Required work: The reply should be one number: how many lines of the data below contain "stringText".

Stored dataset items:
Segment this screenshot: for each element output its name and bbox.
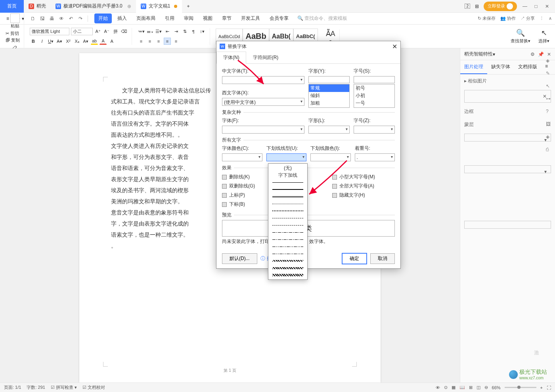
coop-button[interactable]: 👥 协作 [500,15,516,21]
pin-icon[interactable]: 📌 [538,52,544,57]
collapse-icon[interactable]: ∧ [549,16,552,21]
proofread[interactable]: ☑ 文档校对 [82,384,105,390]
settings2-icon[interactable]: ⊶ [546,96,553,103]
undo-icon[interactable]: ↶ [67,15,75,23]
ok-button[interactable]: 确定 [342,253,367,264]
underline-style-combo[interactable] [266,153,307,161]
style-input[interactable] [308,76,350,83]
hidden-checkbox[interactable]: 隐藏文字(H) [332,191,395,199]
text-tools-icon[interactable]: ẴA [326,29,335,38]
underline-dashdot[interactable] [268,229,307,236]
underline-wave-double[interactable] [268,272,307,279]
align-left-icon[interactable]: ≡ [138,38,145,45]
underline-dashed-wide[interactable] [268,222,307,229]
underline-words[interactable]: 字下加线 [268,172,307,179]
en-font-combo[interactable]: (使用中文字体) [222,98,304,106]
dk-tab[interactable]: D稻壳 [24,0,51,13]
menu-tab-devtools[interactable]: 开发工具 [237,13,264,23]
fullscreen-icon[interactable]: ⛶ [547,385,551,390]
doc-tab-current[interactable]: W文字文稿1 [136,0,182,13]
underline-wave-thick[interactable] [268,264,307,272]
underline-dashdotdot-wide[interactable] [268,250,307,257]
size-input[interactable] [354,76,395,83]
bold-icon[interactable]: B [30,38,37,45]
underline-solid[interactable] [268,179,307,186]
right-tab-font[interactable]: 缺失字体 [487,60,514,74]
word-count[interactable]: 字数: 291 [27,384,45,390]
list-item[interactable]: 常规 [309,84,349,92]
similar-images[interactable]: ▸ 相似图片 [460,75,555,88]
diamond-icon[interactable]: ◈ [546,134,553,141]
strikethrough-icon[interactable]: A̶▾ [56,38,63,45]
menu-tab-chapter[interactable]: 章节 [218,13,235,23]
highlight-icon[interactable]: ab [91,38,98,45]
menu-tab-references[interactable]: 引用 [161,13,178,23]
bullets-icon[interactable]: ≔▾ [138,28,145,35]
new-tab[interactable]: + [182,0,194,13]
line-spacing-icon[interactable]: ↕▾ [199,28,206,35]
arrow-icon[interactable]: ↖ [546,83,553,90]
underline-icon[interactable]: U▾ [47,38,54,45]
menu-tab-insert[interactable]: 插入 [113,13,131,23]
style-listbox[interactable]: 常规 倾斜 加粗 [308,84,350,108]
close-window-icon[interactable]: ✕ [544,3,550,10]
login-button[interactable]: 立即登录 [484,2,517,11]
italic-icon[interactable]: I [38,38,46,45]
preview-icon[interactable]: 👁 [57,15,65,23]
cancel-button[interactable]: 取消 [370,253,395,264]
font-name-select[interactable]: 微软雅黑 Light [30,28,69,35]
emphasis-icon[interactable]: X² [65,38,72,45]
book-icon[interactable]: ⎙ [546,147,553,154]
underline-thick[interactable] [268,186,307,193]
dialog-tab-font[interactable]: 字体(N) [216,52,246,64]
underline-dotted[interactable] [268,200,307,207]
dropdown-close[interactable]: ✕ [464,90,551,103]
dialog-titlebar[interactable]: W 替换字体 ✕ [216,41,400,52]
underline-double[interactable] [268,193,307,200]
dialog-tab-spacing[interactable]: 字符间距(R) [246,52,285,64]
right-tab-layout[interactable]: 文档排版 [514,60,541,74]
clear-format-icon[interactable]: ⌫ [121,28,128,35]
increase-size-icon[interactable]: A⁺ [94,28,101,35]
list-item[interactable]: 倾斜 [309,92,349,99]
new-icon[interactable]: 🗋 [29,15,37,23]
char-border-icon[interactable]: A [108,38,115,45]
decrease-size-icon[interactable]: A⁻ [103,28,110,35]
multilevel-icon[interactable]: ☰▾ [155,28,162,35]
compass-icon[interactable]: ◈ [546,58,553,65]
fontcolor-combo[interactable] [222,153,262,161]
allcaps-checkbox[interactable]: 全部大写字母(A) [332,182,395,190]
home-tab[interactable]: 首页 [0,0,24,13]
font2-combo[interactable] [222,126,304,134]
copy-button[interactable]: 🗐 复制 [6,37,20,43]
settings-icon[interactable]: ⚙ [530,52,535,57]
underline-dotted-thick[interactable] [268,207,307,214]
view-outline-icon[interactable]: ◫ [477,385,480,390]
layer-option[interactable]: 蒙层 [460,118,555,131]
menu-tab-pagelayout[interactable]: 页面布局 [132,13,159,23]
font-color-icon[interactable]: A [100,38,107,45]
focus-icon[interactable]: ⊙ [444,385,448,390]
doc-tab-pdf[interactable]: W极速PDF编辑器用户手册3.0⊕ [51,0,136,13]
align-right-icon[interactable]: ≡ [155,38,162,45]
smallcaps-checkbox[interactable]: 小型大写字母(M) [332,173,395,181]
eye-icon[interactable]: 👁 [436,385,440,390]
close-icon[interactable]: ⊕ [127,4,131,9]
pencil-icon[interactable]: ✎ [546,71,553,78]
decrease-indent-icon[interactable]: ⇤ [164,28,171,35]
minimize-icon[interactable]: — [522,3,528,10]
phonetic-icon[interactable]: 拼 [112,28,119,35]
zoom-slider[interactable] [505,387,536,388]
zoom-level[interactable]: 66% [492,385,501,390]
share-button[interactable]: ↗ 分享 [521,15,535,21]
menu-tab-view[interactable]: 视图 [199,13,216,23]
underline-none[interactable]: (无) [268,164,307,172]
show-marks-icon[interactable]: ¶ [190,28,197,35]
spell-check[interactable]: ☑ 拼写检查 ▾ [51,384,77,390]
right-tab-image[interactable]: 图片处理 [460,60,487,74]
default-button[interactable]: 默认(D)... [222,253,257,264]
unsaved-status[interactable]: ↻ 未保存 [478,15,496,21]
view-web-icon[interactable]: ⊞ [469,385,473,390]
select-button[interactable]: ↖ 选择▾ [536,29,552,44]
redo-icon[interactable]: ↷ [77,15,84,23]
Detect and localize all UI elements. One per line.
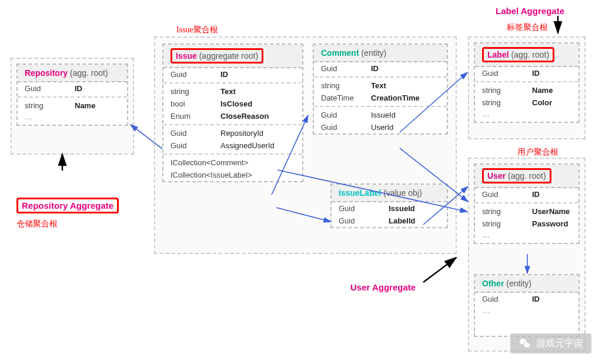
other-title-suffix: (entity) [504,279,531,288]
repository-title-suffix: (agg. root) [68,68,108,78]
issue-title: Issue (aggregate root) [163,45,302,68]
annot-user-aggregate-en: User Aggregate [350,282,416,292]
annot-issue-root-cn: Issue聚合根 [176,25,218,35]
annot-repo-aggregate-en: Repository Aggregate [16,198,119,213]
comment-entity: Comment (entity) GuidID stringText DateT… [313,44,448,135]
issuelabel-title-name: IssueLabel [339,188,381,198]
issuelabel-entity: IssueLabel (value obj) GuidIssueId GuidL… [330,183,448,228]
user-title-suffix: (agg. root) [506,171,546,181]
user-title-name: User [487,171,506,181]
label-title-suffix: (agg. root) [509,50,549,59]
label-entity: Label (agg. root) GuidID stringName stri… [474,42,580,123]
issue-title-name: Issue [176,51,197,61]
annot-label-aggregate-en: Label Aggregate [496,6,564,16]
other-title-name: Other [482,279,504,288]
other-entity: Other (entity) GuidID … [474,274,580,337]
issuelabel-title: IssueLabel (value obj) [332,185,447,202]
watermark: 游戏元宇宙 [510,333,591,353]
comment-title-name: Comment [321,48,359,58]
comment-title-suffix: (entity) [359,48,387,58]
issuelabel-title-suffix: (value obj) [381,188,422,198]
comment-title: Comment (entity) [314,45,447,62]
issue-entity: Issue (aggregate root) GuidID stringText… [162,44,303,182]
annot-repo-root-cn: 仓储聚合根 [16,219,58,229]
user-entity: User (agg. root) GuidID stringUserName s… [474,163,580,244]
label-title-name: Label [487,50,509,59]
other-title: Other (entity) [475,275,578,293]
chat-icon [519,337,531,350]
watermark-text: 游戏元宇宙 [536,338,583,350]
label-title: Label (agg. root) [475,44,578,67]
user-title: User (agg. root) [475,165,578,188]
annot-user-root-cn: 用户聚合根 [517,147,558,158]
issue-title-suffix: (aggregate root) [197,51,258,61]
repository-title-name: Repository [25,68,68,78]
repository-title: Repository (agg. root) [18,65,127,82]
annot-label-root-cn: 标签聚合根 [507,22,548,33]
repository-entity: Repository (agg. root) GuidID stringName… [16,64,128,126]
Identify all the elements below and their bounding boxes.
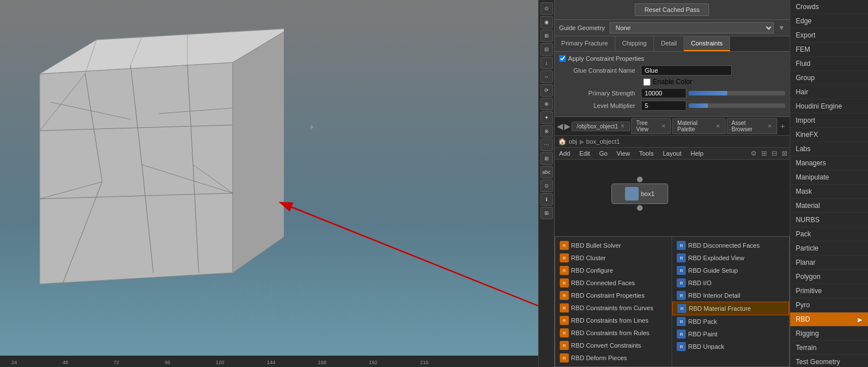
menu-item-crowds[interactable]: Crowds xyxy=(790,0,868,14)
rbd-pack[interactable]: R RBD Pack xyxy=(672,315,789,328)
tab-chipping[interactable]: Chipping xyxy=(615,36,654,51)
menu-item-nurbs[interactable]: NURBS xyxy=(790,213,868,227)
menu-item-kinefx[interactable]: KineFX xyxy=(790,128,868,142)
enable-color-checkbox[interactable] xyxy=(643,78,651,86)
toolbar-icon-7[interactable]: ⟳ xyxy=(540,84,553,97)
menu-item-import[interactable]: Import xyxy=(790,114,868,128)
menu-item-houdini-engine[interactable]: Houdini Engine xyxy=(790,99,868,114)
menu-item-labs[interactable]: Labs xyxy=(790,142,868,156)
menu-go[interactable]: Go xyxy=(597,149,610,158)
tab-material-palette[interactable]: Material Palette ✕ xyxy=(672,118,726,134)
toolbar-icon-10[interactable]: ⊗ xyxy=(540,125,553,137)
toolbar-icon-14[interactable]: ⊙ xyxy=(540,180,553,192)
nav-forward-button[interactable]: ▶ xyxy=(564,122,571,131)
toolbar-icon-1[interactable]: ⊙ xyxy=(540,2,553,15)
toolbar-icon-13[interactable]: abc xyxy=(540,166,553,178)
menu-item-terrain[interactable]: Terrain xyxy=(790,341,868,355)
menu-item-managers[interactable]: Managers xyxy=(790,156,868,170)
menu-tools[interactable]: Tools xyxy=(637,149,656,158)
menu-item-mask[interactable]: Mask xyxy=(790,185,868,199)
apply-constraint-checkbox[interactable] xyxy=(559,55,566,62)
rbd-material-fracture[interactable]: R RBD Material Fracture xyxy=(672,302,789,315)
rbd-convert-constraints[interactable]: R RBD Convert Constraints xyxy=(555,339,672,352)
add-tab-button[interactable]: + xyxy=(778,122,787,131)
rbd-constraints-from-rules[interactable]: R RBD Constraints from Rules xyxy=(555,327,672,339)
breadcrumb-obj[interactable]: obj xyxy=(569,138,577,145)
breadcrumb-box-object1[interactable]: box_object1 xyxy=(586,138,620,145)
menu-edit[interactable]: Edit xyxy=(577,149,592,158)
menu-item-pack[interactable]: Pack xyxy=(790,227,868,241)
menu-item-particle[interactable]: Particle xyxy=(790,241,868,256)
toolbar-icon-2[interactable]: ◉ xyxy=(540,16,553,28)
reset-cached-pass-button[interactable]: Reset Cached Pass xyxy=(635,3,709,16)
menu-add[interactable]: Add xyxy=(557,149,573,158)
rbd-configure[interactable]: R RBD Configure xyxy=(555,264,672,277)
menu-item-group[interactable]: Group xyxy=(790,71,868,85)
primary-strength-input[interactable] xyxy=(641,88,686,98)
rbd-cluster[interactable]: R RBD Cluster xyxy=(555,252,672,264)
menu-item-edge[interactable]: Edge xyxy=(790,14,868,28)
node-toolbar-icon-4[interactable]: ⊠ xyxy=(782,149,787,157)
rbd-constraints-from-lines[interactable]: R RBD Constraints from Lines xyxy=(555,314,672,327)
toolbar-icon-12[interactable]: ⊞ xyxy=(540,152,553,165)
tab-close-icon[interactable]: ✕ xyxy=(661,123,666,129)
toolbar-icon-3[interactable]: ⊞ xyxy=(540,30,553,42)
tab-asset-browser[interactable]: Asset Browser ✕ xyxy=(727,118,777,134)
rbd-unpack[interactable]: R RBD Unpack xyxy=(672,340,789,353)
tab-close-icon[interactable]: ✕ xyxy=(716,123,720,129)
3d-viewport[interactable]: 24 48 72 96 120 144 168 192 216 + xyxy=(0,0,538,367)
toolbar-icon-6[interactable]: ↔ xyxy=(540,70,553,83)
rbd-disconnected-faces[interactable]: R RBD Disconnected Faces xyxy=(672,239,789,252)
tab-constraints[interactable]: Constraints xyxy=(684,36,730,51)
menu-layout[interactable]: Layout xyxy=(660,149,684,158)
menu-item-fem[interactable]: FEM xyxy=(790,43,868,57)
menu-item-material[interactable]: Material xyxy=(790,199,868,213)
glue-constraint-input[interactable]: Glue xyxy=(641,65,732,76)
menu-item-planar[interactable]: Planar xyxy=(790,256,868,270)
guide-dropdown-icon[interactable]: ▼ xyxy=(778,24,785,32)
menu-view[interactable]: View xyxy=(614,149,632,158)
node-toolbar-icon-3[interactable]: ⊟ xyxy=(771,149,777,157)
tab-tree-view[interactable]: Tree View ✕ xyxy=(631,118,671,134)
toolbar-icon-9[interactable]: ✦ xyxy=(540,111,553,124)
tab-close-icon[interactable]: ✕ xyxy=(768,123,772,129)
rbd-exploded-view[interactable]: R RBD Exploded View xyxy=(672,252,789,264)
node-body[interactable]: box1 xyxy=(611,184,668,204)
rbd-constraint-properties[interactable]: R RBD Constraint Properties xyxy=(555,289,672,302)
node-toolbar-icon-1[interactable]: ⚙ xyxy=(750,149,757,157)
primary-strength-slider[interactable] xyxy=(689,91,785,95)
toolbar-icon-11[interactable]: ⋯ xyxy=(540,139,553,151)
rbd-bullet-solver[interactable]: R RBD Bullet Solver xyxy=(555,239,672,252)
guide-geometry-select[interactable]: None xyxy=(610,22,774,34)
toolbar-icon-16[interactable]: ⊞ xyxy=(540,207,553,219)
node-canvas[interactable]: box1 R RBD Bullet Solver R RBD Cluster xyxy=(555,160,790,367)
menu-item-polygon[interactable]: Polygon xyxy=(790,270,868,284)
menu-item-export[interactable]: Export xyxy=(790,28,868,43)
menu-help[interactable]: Help xyxy=(688,149,706,158)
rbd-paint[interactable]: R RBD Paint xyxy=(672,328,789,340)
rbd-connected-faces[interactable]: R RBD Connected Faces xyxy=(555,277,672,289)
tab-detail[interactable]: Detail xyxy=(654,36,684,51)
menu-item-hair[interactable]: Hair xyxy=(790,85,868,99)
menu-item-rigging[interactable]: Rigging xyxy=(790,327,868,341)
menu-item-rbd[interactable]: RBD ▶ xyxy=(790,312,868,327)
node-box1[interactable]: box1 xyxy=(611,177,668,211)
node-connector-top[interactable] xyxy=(637,177,643,182)
toolbar-icon-5[interactable]: ↕ xyxy=(540,57,553,69)
rbd-interior-detail[interactable]: R RBD Interior Detail xyxy=(672,289,789,302)
tab-obj-box-object1[interactable]: /obj/box_object1 ✕ xyxy=(572,122,630,131)
node-connector-bottom[interactable] xyxy=(637,205,643,211)
menu-item-pyro[interactable]: Pyro xyxy=(790,298,868,312)
rbd-constraints-from-curves[interactable]: R RBD Constraints from Curves xyxy=(555,302,672,314)
toolbar-icon-15[interactable]: ℹ xyxy=(540,193,553,206)
tab-primary-fracture[interactable]: Primary Fracture xyxy=(555,36,615,51)
menu-item-manipulate[interactable]: Manipulate xyxy=(790,170,868,185)
rbd-guide-setup[interactable]: R RBD Guide Setup xyxy=(672,264,789,277)
menu-item-test-geometry[interactable]: Test Geometry xyxy=(790,355,868,367)
node-toolbar-icon-2[interactable]: ⊞ xyxy=(761,149,767,157)
level-multiplier-input[interactable] xyxy=(641,101,686,111)
toolbar-icon-4[interactable]: ⊟ xyxy=(540,43,553,56)
rbd-io[interactable]: R RBD I/O xyxy=(672,277,789,289)
tab-close-icon[interactable]: ✕ xyxy=(620,123,625,129)
toolbar-icon-8[interactable]: ⊕ xyxy=(540,98,553,110)
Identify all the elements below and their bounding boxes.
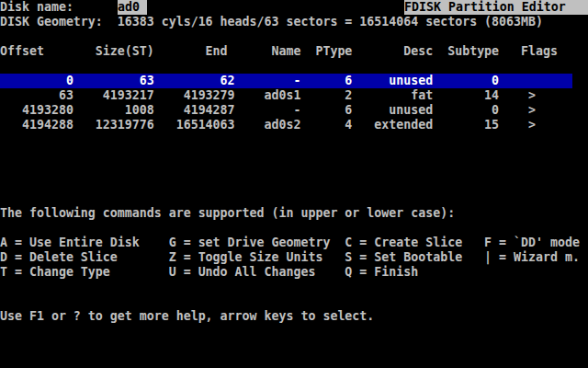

Exercise result: 2